# Need a small bookshelf cd/receiver



## Rondar (Jan 27, 2009)

I need a small all in one cd/am/fm unit that I can place on a shelf by my backdoor and provide music for outdoors. I currently have a Panasonic shelf unit that is slanted and fits my shelf well. For my outdoor speakers, I have ( dont tell anyone) Bose outdoor speakers. The panasonic cd is going bad, I think the bearings are getting bad as the cd's all the sudden are getting scratches following the grooves and they are skipping.

I thought about a unit I have seen at sams club, and it comes with bose speakers:crazy:, but is a Sanyo cd/receiver I think. I dont want to buy the bose speakers but think that electronic unit would fit my bill.

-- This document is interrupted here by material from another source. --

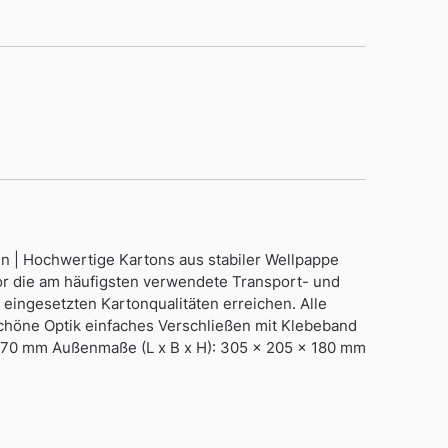
 | Hochwertige Kartons aus stabiler Wellpappe
vor die am häufigsten verwendete Transport- und
 eingesetzten Kartonqualitäten erreichen. Alle
schöne Optik einfaches Verschließen mit Klebeband
 170 mm Außenmaße (L x B x H): 305 x 205 x 180 mm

Any other suggestions you guys might have?


----------



## django1 (Jan 28, 2009)

Washburn over at the av123 forums used to have a small Onkyo system that he would wax poetic about. I'm not sure they still make the model he owned( he lists it as Onkyo R-805X mini receiver) but there are newer models like this which have nice reviews .http://www.amazon.com/Onkyo-CS-325-CD-Receiver-System/dp/B0016K990K/ref=pd_cp_e_0


----------



## Rondar (Jan 27, 2009)

Thanks Django1, I'll take a good look at that and some others in that class now that I know what to look for.


----------



## Rondar (Jan 27, 2009)

Well, I bought a used one off of ebay. Got it today and hooked it up. For a little receiver/cd player it works great and sounds pretty good too. Its got a lot more oomph than the cheap shelf panasonic head unit I was using. Found a guy who had just the receiver and no speakers, which is exactly what I needed.


----------